History is repeating itself, the message states. The first conference took place in New York in September of 2000, in spite of Cuba’s delegation being prevented from participating by an arbitrary U.S. decision, just as it was this time.

Washington is ignoring the fact that this conference, just like the previous one, has the sponsorship and backing of the two institutions, as ratified in numerous resolutions signed by both.

"I deeply regret," Alarcón wrote, "being prevented from meeting in New York with many colleagues with whom we had arranged to do so. Assuming that the conference will go ahead, in spite of this situation in clear violation of IPU principles, I hope that this at least expresses a clear condemnation of the action taken by the United States."

Considering that the condemnation would be insufficient, the Cuban parliamentary president made two further proposals "as a full member of the conference, even if prevented from being there because of the arrogant and unwonted conduct of a country that is a not a member of the Union."

He proposes, in the first place, that the conference should express its firmest and total solidarity with the people of the United States, victims of Hurricane Katrina, especially the peoples of Louisiana, Mississippi and Alabama. The IPU should call on the entire international community to supply the urgent and indispensable aid needed to save lives that may still be saved, relieve the enormous shortages and help them to recover as quickly as possible, and to also make a special effort in the city of New Orleans, a World Heritage Site.

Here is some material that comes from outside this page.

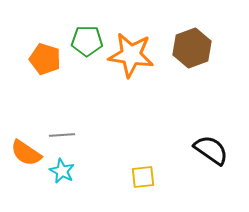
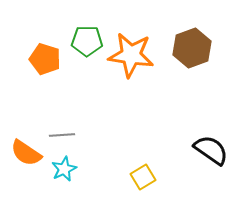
cyan star: moved 2 px right, 2 px up; rotated 20 degrees clockwise
yellow square: rotated 25 degrees counterclockwise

As a second point, he proposes that the IPU should decide not to hold future conferences or meetings on U.S. territory, including the UN headquarters in New York, where an IPU parliamentary hearing has been convened for October 31; it should be cancelled immediately. If it is not, the IPU would be ignoring one of its basic principles: that its meetings can only take place if all its members have the opportunity to participate.

This principle - concludes Alarcón in his letter - is a demand that all of the organization’s members have respected. It is absolutely unacceptable that it should be destroyed by the government of a country whose parliament does not belong to the IPU and which still has yet to pay off the huge debt of dues that it did not pay during the years in which it was part of our organization.